**What this task involves**
Repeat, exactly as written, the line containing "Araç Paspas Temizleme Ci" and each line after it through the end of the data.

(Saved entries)
============

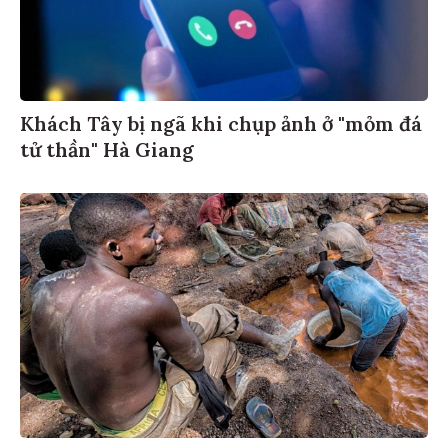
Khách Tây bị ngã khi chụp ảnh ở "mỏm đá
tử thần" Hà Giang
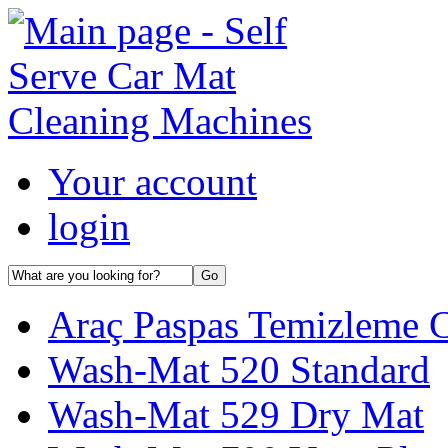
Your account
login
Araç Paspas Temizleme Ci
Wash-Mat 520 Standard
Wash-Mat 529 Dry Mat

============

**Your solution**
Araç Paspas Temizleme Ci
Wash-Mat 520 Standard
Wash-Mat 529 Dry Mat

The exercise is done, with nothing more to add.